How to Tell Someone They Can't Serve in Your Children's Ministry

This past weekend I sat down with someone who wanted to serve in our children's ministry.

I knew going into the conversation that he would not be able to serve at this time.  His heart was in the right place...but his background check wasn't.

This is an example of something you will face if you have an on-boarding process for volunteers.  If you don't have a process in place, please, please, please do so for the safety of the kids in your ministry.  You can see our process at this link.

So when the background check or another part of the process produces a red flag, how do you lead this difficult conversation?

Affirm the person as a part of your church family.
Start off by sharing with them how much you love them and that you are thankful they are part of your church family.  Share with them how much you appreciate them wanting to serve.

Explain that a red flag popped up while taking them through the process.  Share with them what it was.  (examples...a drug use conviction a year ago, reference call information, application answers, etc.)

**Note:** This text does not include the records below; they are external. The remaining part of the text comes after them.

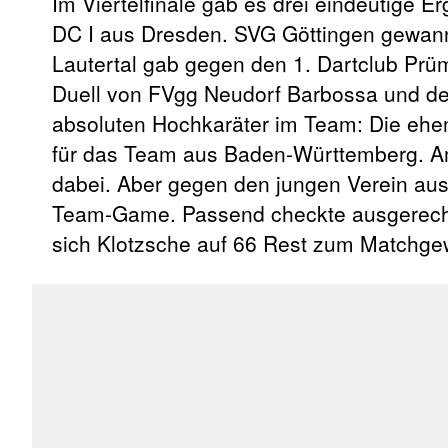
Im Viertelfinale gab es drei eindeutige 
DC I aus Dresden. SVG Göttingen gewan
Lautertal gab gegen den 1. Dartclub Prü
Duell von FVgg Neudorf Barbossa und dem
absoluten Hochkaräter im Team: Die ehem
für das Team aus Baden-Württemberg. Am
dabei. Aber gegen den jungen Verein aus
Team-Game. Passend checkte ausgerechn
sich Klotzsche auf 66 Rest zum Matchgewi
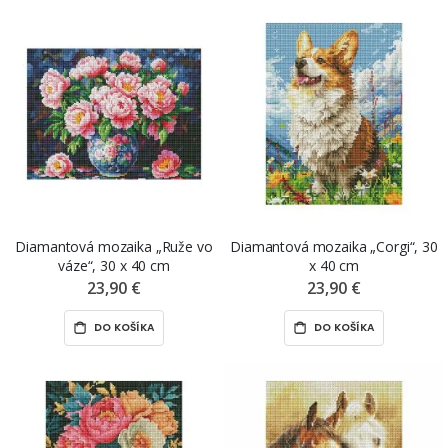
Diamantová mozaika „Ruže vo
Diamantová mozaika „Corgi“, 30
váze“, 30 x 40 cm
x 40 cm
23,90 €
23,90 €
DO KOŠÍKA
DO KOŠÍKA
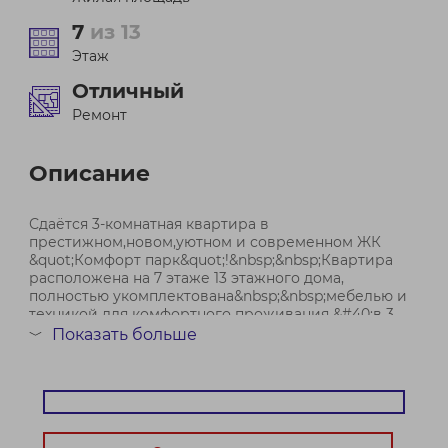
7
из 13
Этаж
Отличный
Ремонт
Описание
Сдаётся 3-комнатная квартира в
престижном,новом,уютном и современном ЖК
&quot;Комфорт парк&quot;!&nbsp;&nbsp;Квартира
расположена на 7 этаже 13 этажного дома,
полностью укомплектована&nbsp;&nbsp;мебелью и
техникой для комфортного проживания &#40;в 3
комнате установлен диван-кровать для сна&#41;.
Показать больше
﹀
Об...
Договор № 806/2а от 09.06.2026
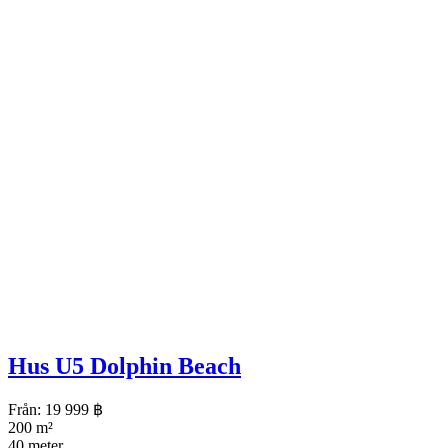
Hus U5 Dolphin Beach
Från:
19 999
฿
200 m²
40 meter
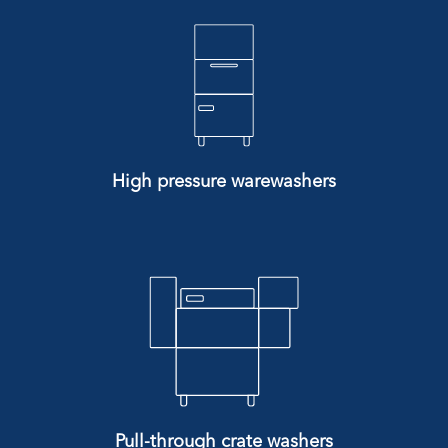
High pressure warewashers
Pull-through crate washers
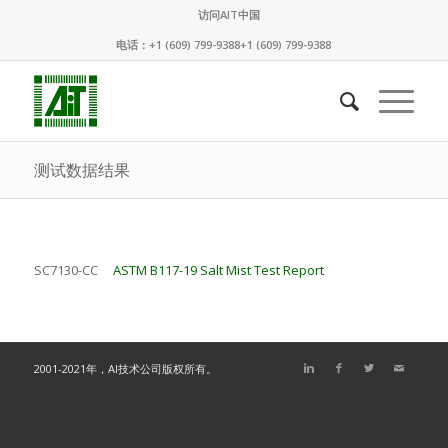
访问AIT中国
电话：+1 (609) 799-9388+1 (609) 799-9388
测试数据结果
SC7130-CC
ASTM B117-19 Salt Mist Test Report
2001-2021年，AI技术公司版权所有。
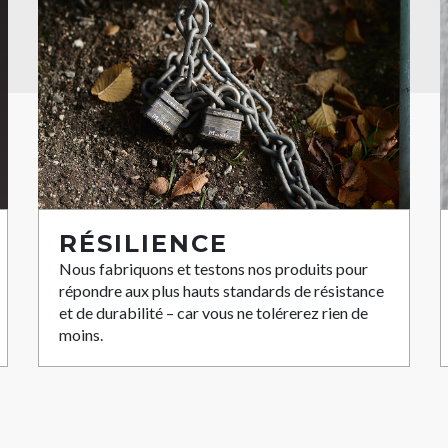
RÉSILIENCE
Nous fabriquons et testons nos produits pour
répondre aux plus hauts standards de résistance
et de durabilité – car vous ne tolérerez rien de
moins.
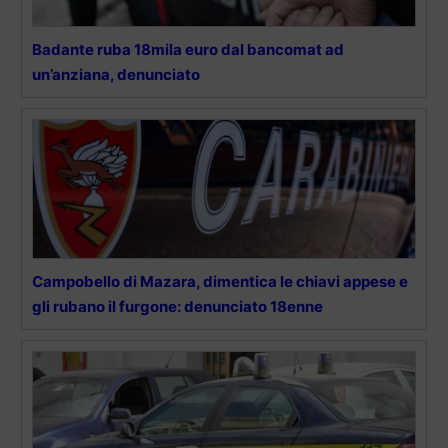
Badante ruba 18mila euro dal bancomat ad
un’anziana, denunciato
Campobello di Mazara, dimentica le chiavi appese e
gli rubano il furgone: denunciato 18enne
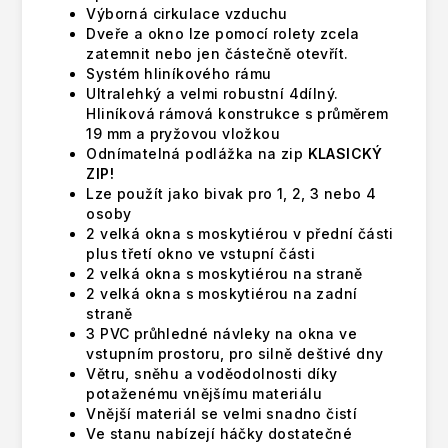
Výborná cirkulace vzduchu
Dveře a okno lze pomocí rolety zcela
zatemnit nebo jen částečně otevřít.
Systém hliníkového rámu
Ultralehký a velmi robustní 4dílný.
Hliníková rámová konstrukce s průměrem
19 mm a pryžovou vložkou
Odnímatelná podlážka na zip
KLASICKÝ
ZIP!
Lze použít jako bivak pro 1, 2, 3 nebo 4
osoby
2 velká okna s moskytiérou v přední části
plus třetí okno ve vstupní části
2 velká okna s moskytiérou na straně
2 velká okna s moskytiérou na zadní
straně
3 PVC průhledné návleky na okna ve
vstupním prostoru, pro silně deštivé dny
Větru, sněhu a voděodolnosti díky
potaženému vnějšímu materiálu
Vnější materiál se velmi snadno čistí
Ve stanu nabízejí háčky dostatečné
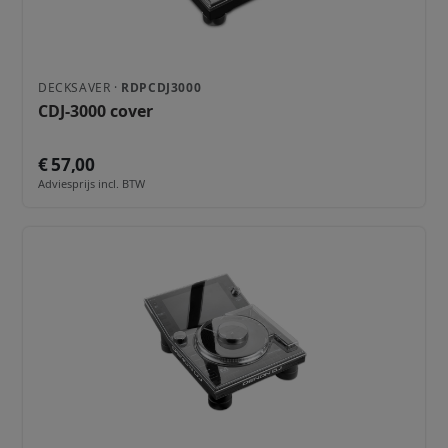
DECKSAVER ·
RDPCDJ3000
CDJ-3000 cover
€ 57,00
Adviesprijs incl. BTW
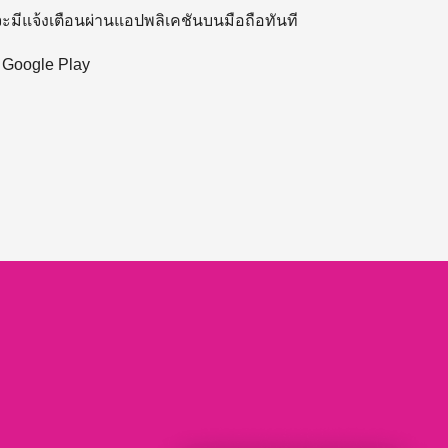
 จะมีแจ้งเตือนผ่านแอปพลิเคชันบนมือถือทันที
ะ Google Play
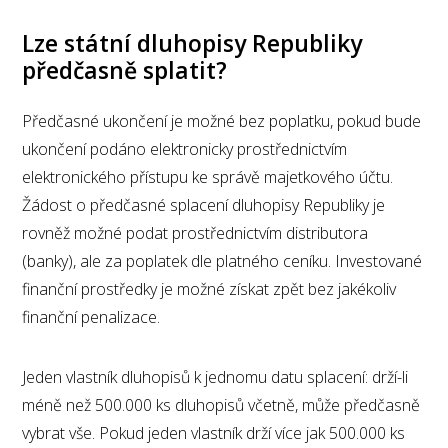
Lze státní dluhopisy Republiky
předčasně splatit?
Předčasné ukončení je možné bez poplatku, pokud bude
ukončení podáno elektronicky prostřednictvím
elektronického přístupu ke správě majetkového účtu.
Žádost o předčasné splacení dluhopisy Republiky je
rovněž možné podat prostřednictvím distributora
(banky), ale za poplatek dle platného ceníku. Investované
finanční prostředky je možné získat zpět bez jakékoliv
finanční penalizace.
Jeden vlastník dluhopisů k jednomu datu splacení: drží-li
méně než 500.000 ks dluhopisů včetně, může předčasně
vybrat vše. Pokud jeden vlastník drží více jak 500.000 ks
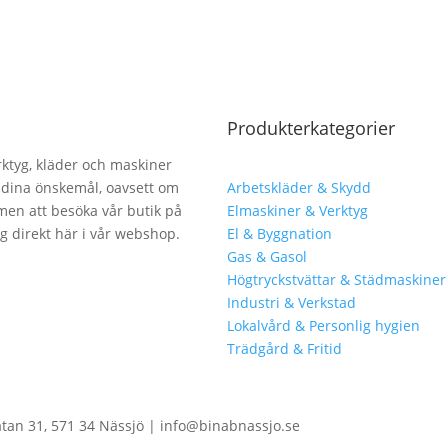
Produkterkategorier
erktyg, kläder och maskiner
lla dina önskemål, oavsett om
Arbetskläder & Skydd
men att besöka vår butik på
Elmaskiner & Verktyg
ng direkt här i vår webshop.
El & Byggnation
Gas & Gasol
Högtryckstvättar & Städmaskiner
Industri & Verkstad
Lokalvård & Personlig hygien
Trädgård & Fritid
atan 31, 571 34 Nässjö | info@binabnassjo.se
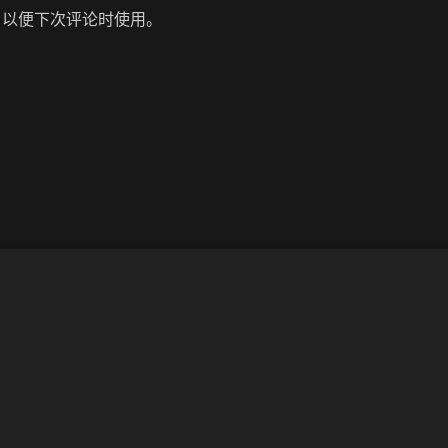
，以便下次评论时使用。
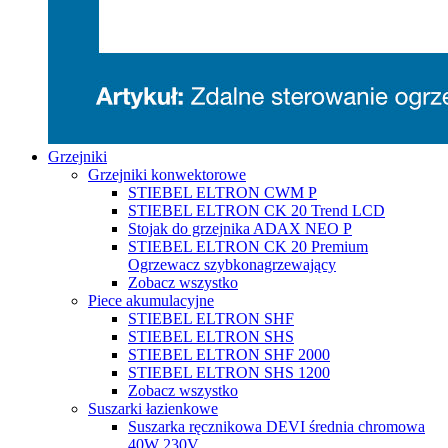
Grzejniki
Grzejniki konwektorowe
STIEBEL ELTRON CWM P
STIEBEL ELTRON CK 20 Trend LCD
Stojak do grzejnika ADAX NEO P
STIEBEL ELTRON CK 20 Premium
Ogrzewacz szybkonagrzewający
Zobacz wszystko
Piece akumulacyjne
STIEBEL ELTRON SHF
STIEBEL ELTRON SHS
STIEBEL ELTRON SHF 2000
STIEBEL ELTRON SHS 1200
Zobacz wszystko
Suszarki łazienkowe
Suszarka ręcznikowa DEVI średnia chromowa
40W 230V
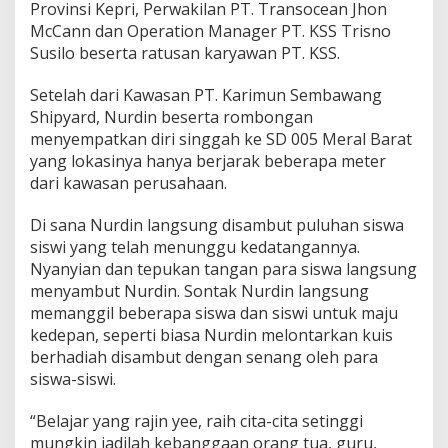
Provinsi Kepri, Perwakilan PT. Transocean Jhon
McCann dan Operation Manager PT. KSS Trisno
Susilo beserta ratusan karyawan PT. KSS.
Setelah dari Kawasan PT. Karimun Sembawang
Shipyard, Nurdin beserta rombongan
menyempatkan diri singgah ke SD 005 Meral Barat
yang lokasinya hanya berjarak beberapa meter
dari kawasan perusahaan.
Di sana Nurdin langsung disambut puluhan siswa
siswi yang telah menunggu kedatangannya.
Nyanyian dan tepukan tangan para siswa langsung
menyambut Nurdin. Sontak Nurdin langsung
memanggil beberapa siswa dan siswi untuk maju
kedepan, seperti biasa Nurdin melontarkan kuis
berhadiah disambut dengan senang oleh para
siswa-siswi.
“Belajar yang rajin yee, raih cita-cita setinggi
mungkin jadilah kebanggaan orang tua, guru,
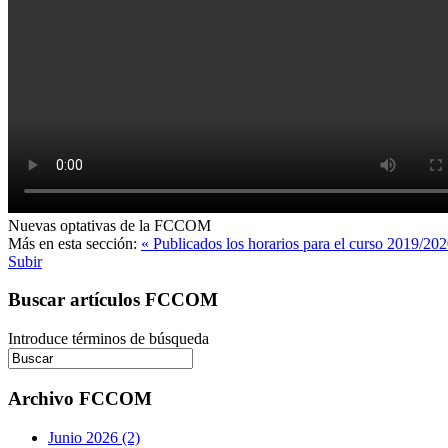
Nuevas optativas de la FCCOM
Más en esta sección:
« Publicados los horarios para el curso 2019/20
Subir
Buscar artículos FCCOM
Introduce términos de búsqueda
Archivo FCCOM
Junio 2026 (2)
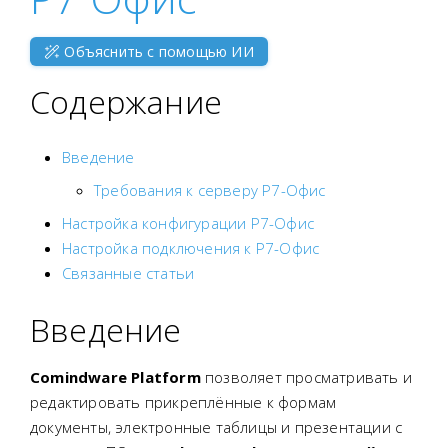
Объяснить с помощью ИИ
Содержание
Введение
Требования к серверу Р7-Офис
Настройка конфигурации Р7-Офис
Настройка подключения к Р7-Офис
Связанные статьи
Введение
Comindware Platform
позволяет просматривать и
редактировать прикреплённые к формам
документы, электронные таблицы и презентации с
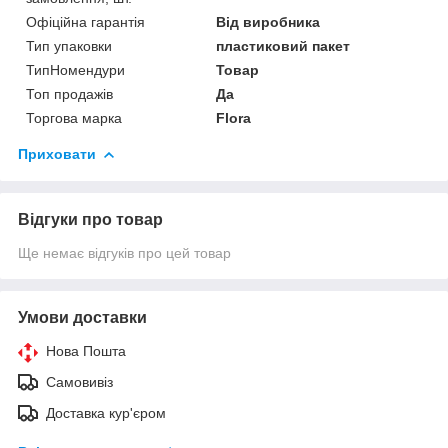
Офіційна гарантія
Від виробника
Тип упаковки
пластиковий пакет
ТипНомендури
Товар
Топ продажів
Да
Торгова марка
Flora
Приховати
Відгуки про товар
Ще немає відгуків про цей товар
Умови доставки
Нова Пошта
Самовивіз
Доставка кур'єром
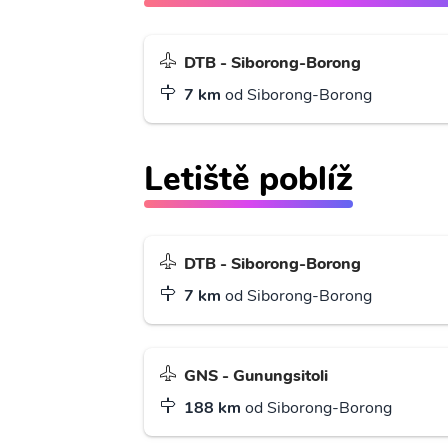
DTB - Siborong-Borong
7 km
od Siborong-Borong
Letiště poblíž
DTB - Siborong-Borong
7 km
od Siborong-Borong
GNS - Gunungsitoli
188 km
od Siborong-Borong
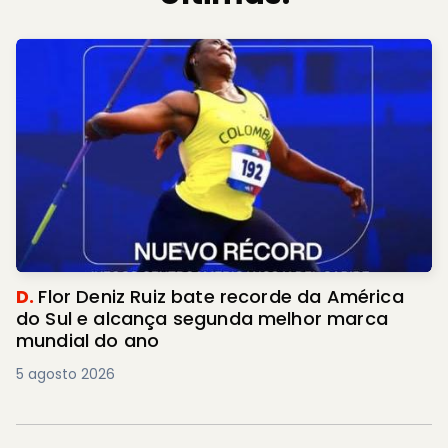
D.
Flor Deniz Ruiz bate recorde da América
do Sul e alcança segunda melhor marca
mundial do ano
5 agosto 2026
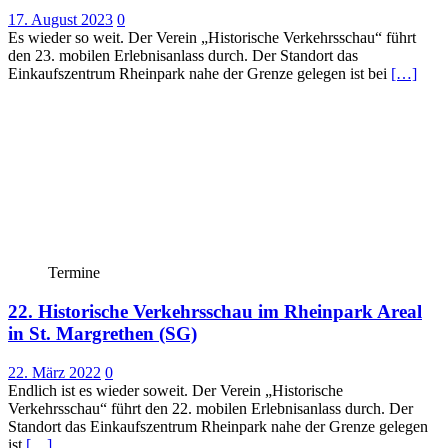
17. August 2023
0
Es wieder so weit. Der Verein „Historische Verkehrsschau“ führt
den 23. mobilen Erlebnisanlass durch. Der Standort das
Einkaufszentrum Rheinpark nahe der Grenze gelegen ist bei
[…]
Termine
22. Historische Verkehrsschau im Rheinpark Areal
in St. Margrethen (SG)
22. März 2022
0
Endlich ist es wieder soweit. Der Verein „Historische
Verkehrsschau“ führt den 22. mobilen Erlebnisanlass durch. Der
Standort das Einkaufszentrum Rheinpark nahe der Grenze gelegen
ist
[…]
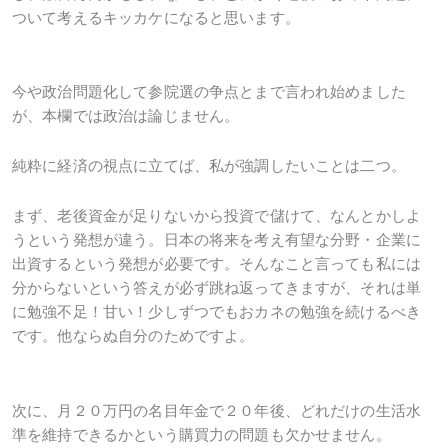
ついて考えるキッカケになると思います。
今や政治問題化して参院選の争点とまで言われ始めました
が、本欄では政治は論じません。
純粋に経済の視点に立てば、私が強調したいことは二つ。
まず、老後資金が足りないから投資で儲けて、なんとかしよ
うという発想が違う。日本の将来を考え有望な分野・企業に
出資するという発想が必要です。そんなこと言っても私には
分からないという答えが必ず跳ね返ってきますが、それは単
に勉強不足！甘い！少しずつでもおカネの勉強を続けるべき
です。他ならぬ自分のためですよ。
次に、月２０万円の名目年金で２０年後、どれだけの生活水
準を維持できるかという購買力の問題も欠かせません。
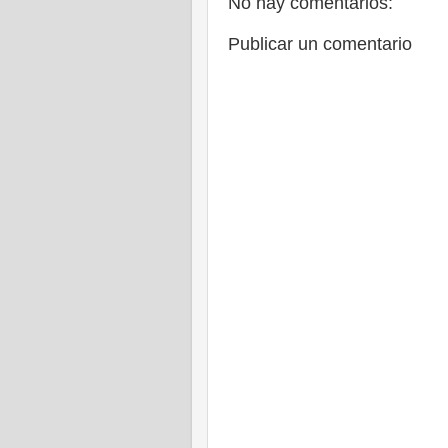
No hay comentarios:
Publicar un comentario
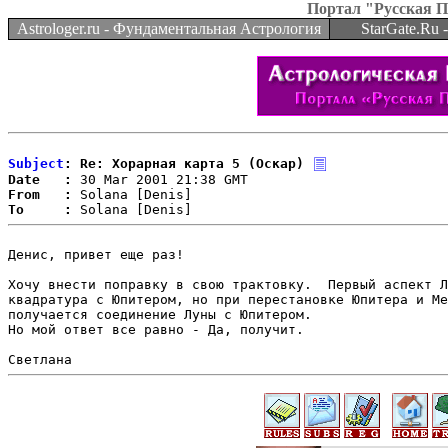
Портал "Русская 
Astrologer.ru - Фундаментальная Астрология
StarGate.Ru
Subject
: Re: Хорарная карта 5 (Оскар)
Date   :
From   :
To     :
Денис, привет еще раз!

Хочу внести поправку в свою трактовку.  Первый аспект Л
квадратура с Юпитером, но при перестановке Юпитера и Ме
получается соединение Луны с Юпитером.

Но мой ответ все равно - Да, получит.
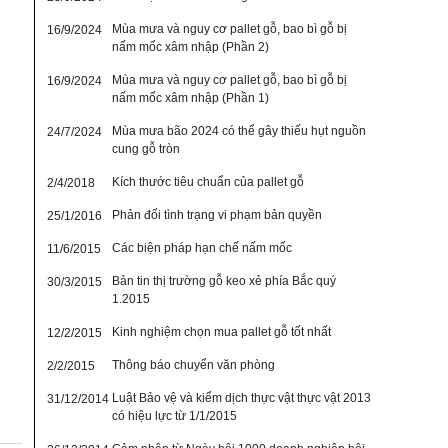
Mùa mưa và nguy cơ pallet gỗ, bao bì gỗ bị
16/9/2024
nấm mốc xâm nhập (Phần 2)
Mùa mưa và nguy cơ pallet gỗ, bao bì gỗ bị
16/9/2024
nấm mốc xâm nhập (Phần 1)
Mùa mưa bão 2024 có thể gây thiếu hụt nguồn
24/7/2024
cung gỗ tròn
Kích thước tiêu chuẩn của pallet gỗ
2/4/2018
Phản đối tình trạng vi phạm bản quyền
25/1/2016
Các biện pháp hạn chế nấm mốc
11/6/2015
Bản tin thị trường gỗ keo xẻ phía Bắc quý
30/3/2015
1.2015
Kinh nghiệm chọn mua pallet gỗ tốt nhất
12/2/2015
Thông báo chuyển văn phòng
2/2/2015
Luật Bảo vệ và kiểm dịch thực vật thực vật 2013
31/12/2014
có hiệu lực từ 1/1/2015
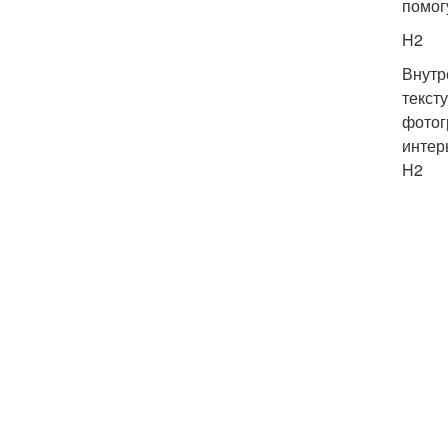
помог
H2
Внутр
текст
фотог
интер
H2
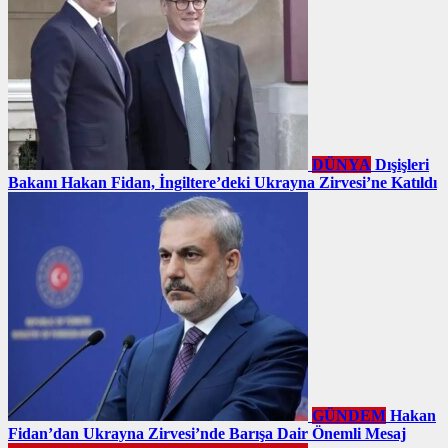
DÜNYA
Dışişleri
Bakanı Hakan Fidan, İngiltere’deki Ukrayna Zirvesi’ne Katıldı
GÜNDEM
Hakan
Fidan’dan Ukrayna Zirvesi’nde Barışa Dair Önemli Mesaj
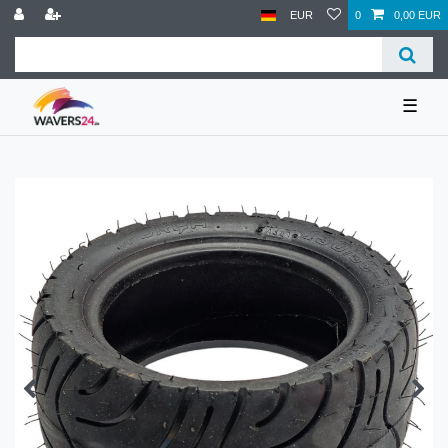
EUR
0
0,00 EUR
☰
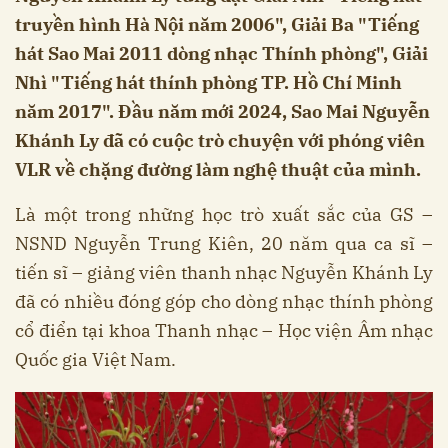
truyền hình Hà Nội năm 2006", Giải Ba "Tiếng
hát Sao Mai 2011 dòng nhạc Thính phòng", Giải
Nhì "Tiếng hát thính phòng TP. Hồ Chí Minh
năm 2017". Đầu năm mới 2024, Sao Mai Nguyễn
Khánh Ly đã có cuộc trò chuyện với phóng viên
VLR về chặng đường làm nghệ thuật của mình.
Là một trong những học trò xuất sắc của GS –
NSND Nguyễn Trung Kiên, 20 năm qua ca sĩ –
tiến sĩ – giảng viên thanh nhạc Nguyễn Khánh Ly
đã có nhiều đóng góp cho dòng nhạc thính phòng
cổ điển tại khoa Thanh nhạc – Học viện Âm nhạc
Quốc gia Việt Nam.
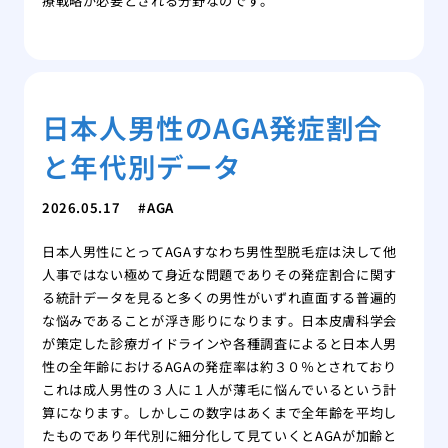
療戦略が必要とされる分野なのです。
日本人男性のAGA発症割合
と年代別データ
2026.05.17
AGA
日本人男性にとってAGAすなわち男性型脱毛症は決して他
人事ではない極めて身近な問題でありその発症割合に関す
る統計データを見ると多くの男性がいずれ直面する普遍的
な悩みであることが浮き彫りになります。日本皮膚科学会
が策定した診療ガイドラインや各種調査によると日本人男
性の全年齢におけるAGAの発症率は約３０％とされており
これは成人男性の３人に１人が薄毛に悩んでいるという計
算になります。しかしこの数字はあくまで全年齢を平均し
たものであり年代別に細分化して見ていくとAGAが加齢と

Ask them to share about the "red flag."  
It's important to allow them to explain what happened.  This is not so they can talk you into letting them serve, but to hear their heart and journey so you can help them move forward.

Explain the "why" of the process. 
Share that it's nothing personal against them, but rather a system you have in place to ensure the safety and security of the children.  Share that you go the second mile to accomplish this hence you have very high standards in place.

Be a pastor.
More than likely they are going to feel either angry, hurt, sad, or guilty.  They may even question if you want them to be part of the church family.

This is such a key time in the conversation.  Again, affirm how much you love them.  Share with them how thankful you are that they are part of the church family. 

Provide them with next steps.
Don't leave them hanging.  This is one of the most critical times of the conversation.  God is giving you the opportunity to help this person grow in their relationship with Him.

Give them next steps they can take to continue to grow spiritually.  Perhaps it's a class or program they can be part of.  Perhaps it's another ministry in the church they can serve in that doesn't require high serving standards.

Follow up and help them get connected.

Let them know "no" now doesn't mean "no" indefinitely. 
Share with them that when the red flag is removed you'd like to have them as part of the team one day. (example - if you have a 2 year wait process for someone who had a drug conviction)

The exception to this would be someone who has abused a child.  That would be a permament red flag to serve in children's ministry for us.

Final thoughts...
As I walked through this process with the person this past weekend, there were tears in his eyes.  He went down a rough path with some addictions but is now headed in the right direction.  I was able to connect him with the recovery ministry in our church where he can be surrounded by people who will help him grow and provide him with a place to serve.

And one day...a few years down the road...I look forward to seeing him spiritually healthy and serving in our children's ministry.